しかし、授業回数を重ねるごとに、自分の顔を見せてくれるようになり、画面の向こう側の笑顔が増え、そして自ら話してくれるようになっていったんです。
そのような変化が見られるようになったのは、彼女にとっての安心空間づくりを意識し、”待つコミュニケーション”を取ったからではないかと私は思っています。この経験から、安心空間づくりにおいて、子どものペースに合わせることの重要さを実感しました。
また、だんだんとYさんの話したいというWANTが見えたので、関わり方も工夫していきました。
ーどのように工夫していったのですか?
LFAでは、子どものDo,Think,Feel,Want(DTFW)を大切にしています。この場合も、YさんのDTFをそれぞれ細かく見ていくことで、どのような話したいWANTを持っているのかをより深く考えることをしました。
また、私は1人で2人の生徒を指導していたので「Yさんはどう思う?」という声かけを増やし、発言量についても気を配りました。
ーLFAの活動を通して、何か変化した気持ちはありますか?
LFAで関わった子どもたちは、本当に明るく接してくれる子どもが多く、純粋に「この子どもの笑顔を守りたい」という気持ちを持つようになりました。

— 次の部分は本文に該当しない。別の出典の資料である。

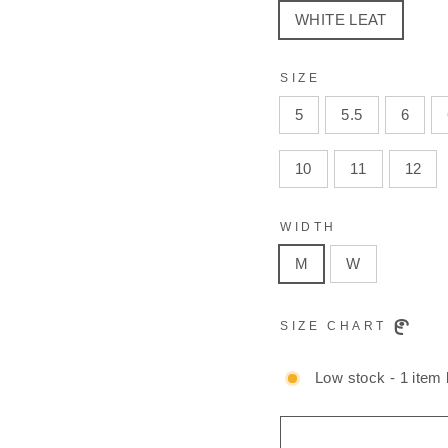
WHITE LEAT
SIZE
5
5.5
6
10
11
12
WIDTH
M
W
SIZE CHART
Low stock - 1 item l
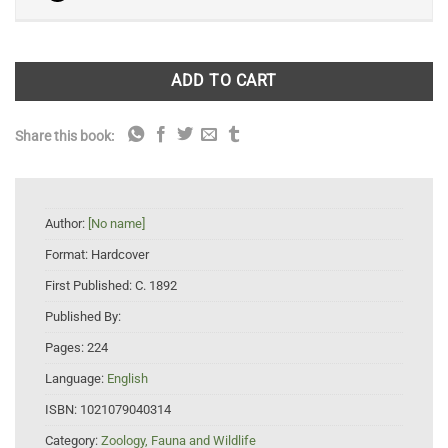
ADD TO CART
Share this book:
Author:
[No name]
Format:
Hardcover
First Published:
C. 1892
Published By:
Pages:
224
Language:
English
ISBN:
1021079040314
Category:
Zoology, Fauna and Wildlife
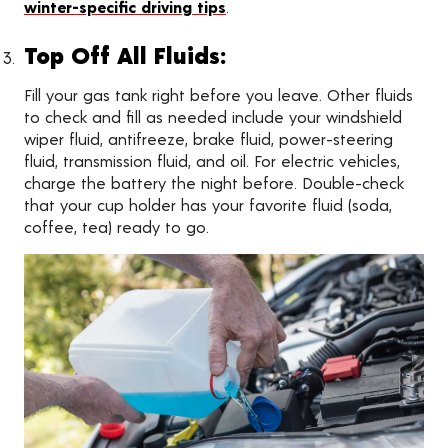
winter-specific driving tips
.
Top Off All Fluids:
Fill your gas tank right before you leave. Other fluids
to check and fill as needed include your windshield
wiper fluid, antifreeze, brake fluid, power-steering
fluid, transmission fluid, and oil. For electric vehicles,
charge the battery the night before. Double-check
that your cup holder has your favorite fluid (soda,
coffee, tea) ready to go.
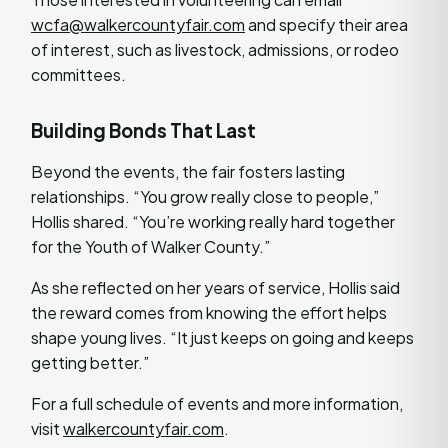
wcfa@walkercountyfair.com
and specify their area
of interest, such as livestock, admissions, or rodeo
committees.
Building Bonds That Last
Beyond the events, the fair fosters lasting
relationships. “You grow really close to people,”
Hollis shared. “You’re working really hard together
for the Youth of Walker County.”
As she reflected on her years of service, Hollis said
the reward comes from knowing the effort helps
shape young lives. “It just keeps on going and keeps
getting better.”
For a full schedule of events and more information,
visit
walkercountyfair.com
.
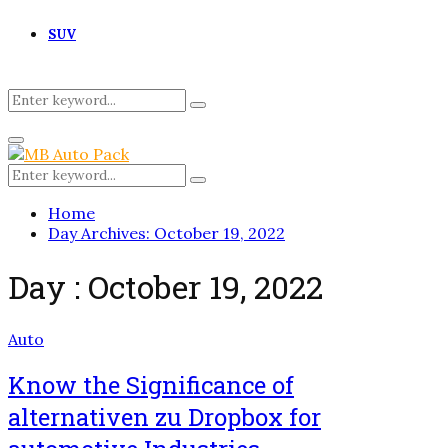
SUV
Search
Search
for:
Primary
Menu
Search
Search
for:
Home
Day Archives: October 19, 2022
Day : October 19, 2022
Auto
Know the Significance of
alternativen zu Dropbox for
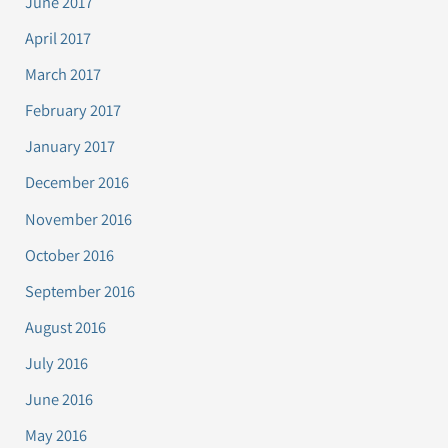
June 2017
April 2017
March 2017
February 2017
January 2017
December 2016
November 2016
October 2016
September 2016
August 2016
July 2016
June 2016
May 2016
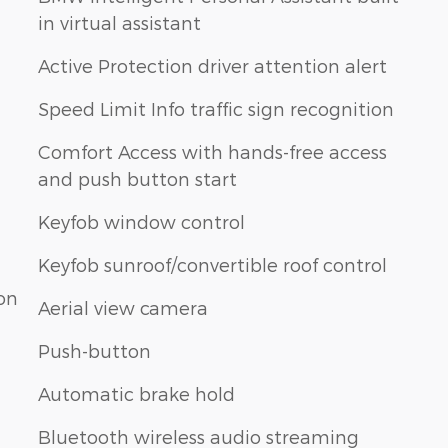
in virtual assistant
Active Protection driver attention alert
Speed Limit Info traffic sign recognition
Comfort Access with hands-free access
and push button start
Keyfob window control
Keyfob sunroof/convertible roof control
ion
Aerial view camera
Push-button
Automatic brake hold
Bluetooth wireless audio streaming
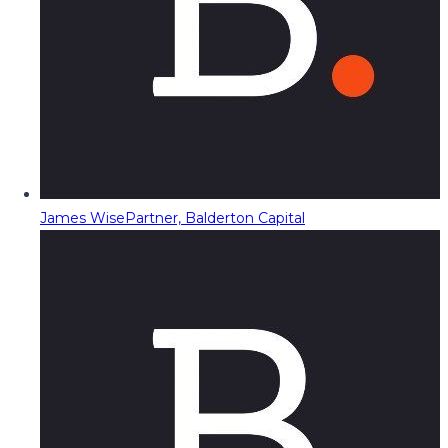
James Wise
Partner, Balderton Capital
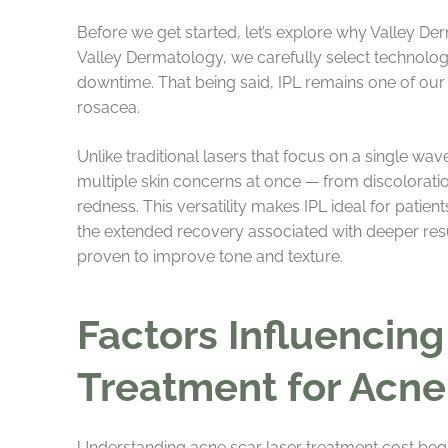
Before we get started, let’s explore why Valley D
Valley Dermatology, we carefully select technologi
downtime. That being said, IPL remains one of our 
rosacea.
Unlike traditional lasers that focus on a single wa
multiple skin concerns at once — from discolorati
redness. This versatility makes IPL ideal for patie
the extended recovery associated with deeper resurf
proven to improve tone and texture.
Factors Influencing
Treatment for Acne
Understanding acne scar laser treatment cost begins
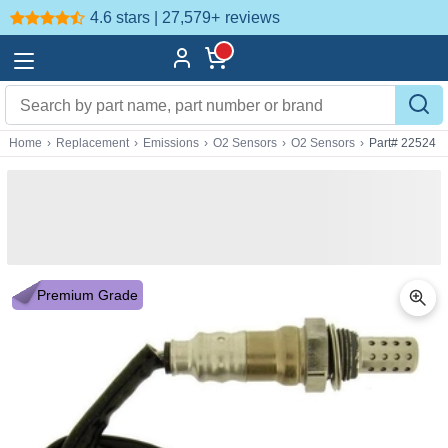
4.6 stars | 27,579+
reviews
Home
›
Replacement
›
Emissions
›
O2 Sensors
›
O2 Sensors
›
Part# 22524
Premium Grade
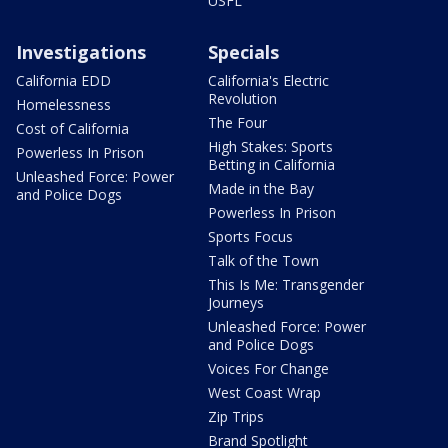
USFL
Investigations
Specials
California EDD
California's Electric
Revolution
Homelessness
The Four
Cost of California
High Stakes: Sports
Powerless In Prison
Betting in California
Unleashed Force: Power
Made in the Bay
and Police Dogs
Powerless In Prison
Sports Focus
Talk of the Town
This Is Me: Transgender
Journeys
Unleashed Force: Power
and Police Dogs
Voices For Change
West Coast Wrap
Zip Trips
Brand Spotlight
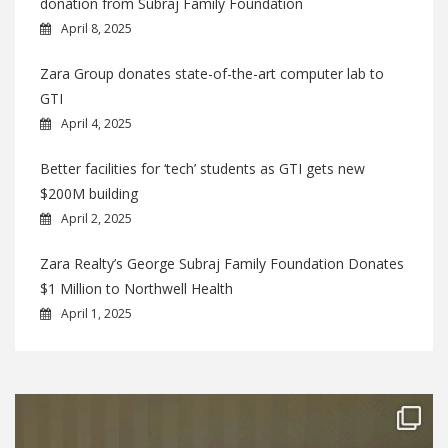
donation from Subraj Family Foundation
April 8, 2025
Zara Group donates state-of-the-art computer lab to
GTI
April 4, 2025
Better facilities for ‘tech’ students as GTI gets new
$200M building
April 2, 2025
Zara Realty’s George Subraj Family Foundation Donates
$1 Million to Northwell Health
April 1, 2025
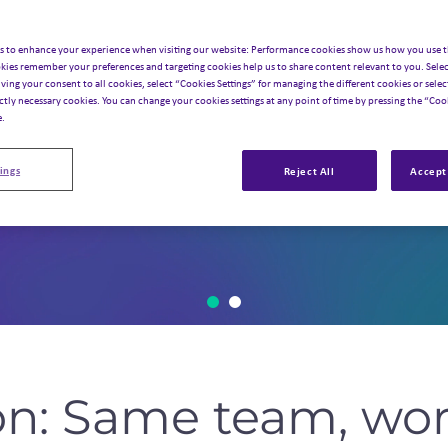
s to enhance your experience when visiting our website: Performance cookies show us how you use t
kies remember your preferences and targeting cookies help us to share content relevant to you. Selec
iving your consent to all cookies, select “Cookies Settings” for managing the different cookies or select
ictly necessary cookies. You can change your cookies settings at any point of time by pressing the “Cook
e.
ings
Reject All
Accept 
on: Same team, wor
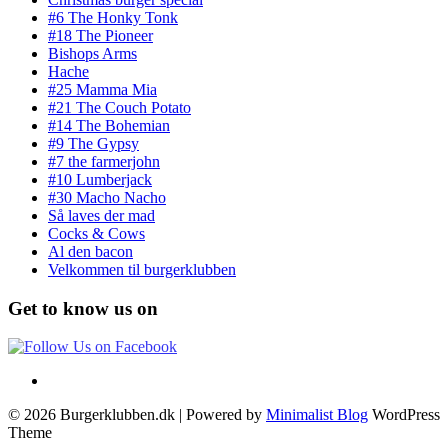
#6 The Honky Tonk
#18 The Pioneer
Bishops Arms
Hache
#25 Mamma Mia
#21 The Couch Potato
#14 The Bohemian
#9 The Gypsy
#7 the farmerjohn
#10 Lumberjack
#30 Macho Nacho
Så laves der mad
Cocks & Cows
Al den bacon
Velkommen til burgerklubben
Get to know us on
© 2026 Burgerklubben.dk
| Powered by
Minimalist Blog
WordPress
Theme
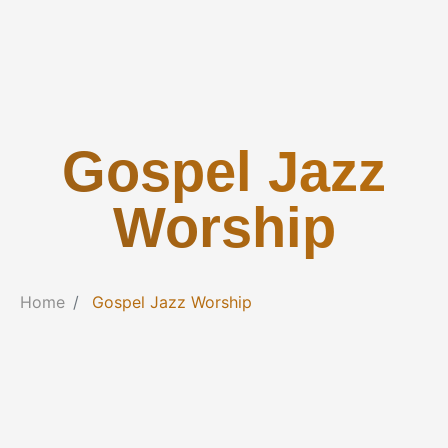
Gospel Jazz
Worship
Home
Gospel Jazz Worship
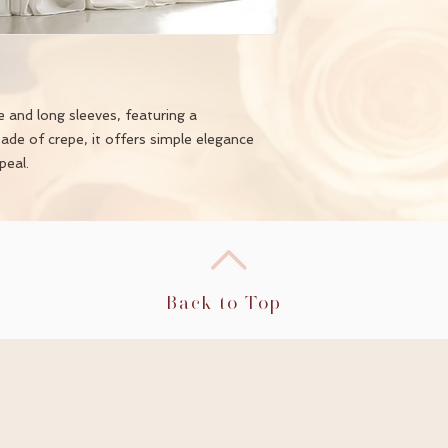
e and long sleeves, featuring a
Made of crepe, it offers simple elegance
peal.
Back to Top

それと同時に、「格差を許せない」という気持ちも大きくなりましたね。
研修での”子どもの20年後を考える”というフレーズがあったのですがその時には「子どもの未来も守りたい」という気持ちも生まれました。
新たにしてくれたというか、LFAの活動に参加することで、元々持っていた「教育格差を解決していきたい」という想いを強くしてくれたと感じています。
ー最後に一言、お願いします!
日本は豊かな国だからこそ、相対的貧困という問題は見過ごされやすいものだと思っています。その中で、私のように相対的貧困を経験したということは、確かに悲観することもできますが、「私は他の人とは違った観点から子どもの支援ができる大人なんだ」と前向きにとらえる方が有益だなと思うにしました。
だからこそ、その当事者である経験を生かして、子どもたちに寄り添い、自分にしかできない方法で格差に苦しむ子どもを支援していきたいです。